It’s not just rails. Rails happens to be a hotbed of bad programming
style to be sure, but the utility of allowing users to specify symbols
is substantial. Allowing them to create symbols is a memory leak &
therefore a DOS vulnerability. Thus the idea.

student · February 10, 2013, 8:50pm

On Fri, Feb 8, 2013 at 7:54 AM, Student Jr [email protected] wrote:

Well, if you want me to be explicit, I can.

Good.

Certainly if you accept arbitrary user input for parsing, you have an
automatic DOS vector by dint of sending a very large packet. Fine.

But if someone can make a thousand connections, and over the course of
the thousand connections PERMANENTLY chew up 100k of member per
connection, you start of have a problem of a very different sort.

That can be achieved with any bad coding.

It is in that sense–the sense of a memory leak–that symbols are
different in this regard.

Yes and no: yes, because Symbol has the property to aggregate in
memory, no because it is the programmer’s choice which allows bad
things to happen. You cannot simply for a YAML.load() on a program
via a network connection,

And before you come back with “don’t do that”, remember that the ability
to create arbitrary objects is a prime feature of YAML. There needs to
be a way to scope that feature, and this is one option.

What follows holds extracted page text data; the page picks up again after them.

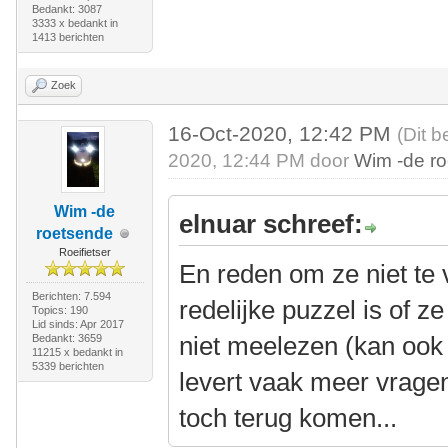
Bedankt: 3087
3333 x bedankt in
1413 berichten
Zoek
16-Oct-2020, 12:42 PM
(Dit b
2020, 12:44 PM door
Wim -de r
Wim -de
elnuar schreef:
roetsende
Roeifietser
En reden om ze niet te v
Berichten: 7.594
redelijke puzzel is of ze 
Topics: 190
Lid sinds: Apr 2017
niet meelezen (kan ook 
Bedankt: 3659
11215 x bedankt in
5339 berichten
levert vaak meer vragen
toch terug komen...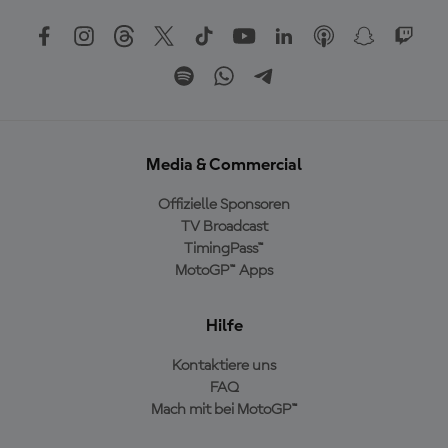
Media & Commercial
Offizielle Sponsoren
TV Broadcast
TimingPass™
MotoGP™ Apps
Hilfe
Kontaktiere uns
FAQ
Mach mit bei MotoGP™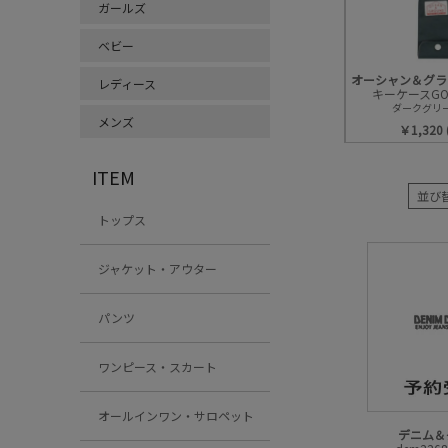
ガールズ
ベビー
レディース
キーケースGO
ダークグリー
メンズ
￥1,320
ITEM
並び
トップス
ジャケット・アウター
パンツ
ワンピース・スカート
オールインワン・サロペット
デニム＆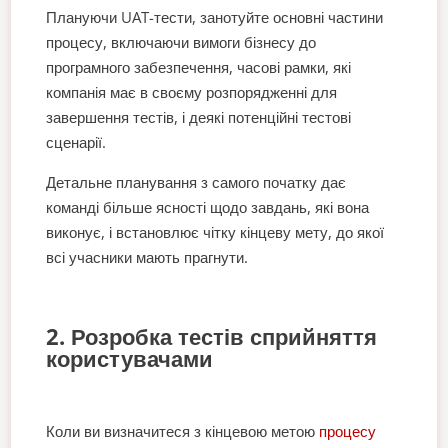
Плануючи UAT-тести, занотуйте основні частини
процесу, включаючи вимоги бізнесу до
програмного забезпечення, часові рамки, які
компанія має в своєму розпорядженні для
завершення тестів, і деякі потенційні тестові
сценарії.
Детальне планування з самого початку дає
команді більше ясності щодо завдань, які вона
виконує, і встановлює чітку кінцеву мету, до якої
всі учасники мають прагнути.
2. Розробка тестів сприйняття
користувачами
Коли ви визначитеся з кінцевою метою
процесу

OK, now we’re cooking! I can see where YAML is an issue because I
couldn’t find a way to customize Symbol deserialization for YAML. If
that way existed, fairly easy measures could be taken to prevent
excessive Symbol creation. For the time being one would have to patch
the library to prevent this DOS OR modify the input before throwing it
at YAML.load().

OTOH I cannot remember having read of a DOS via YAML Symbol
deserialization on this list.

Cheers

robert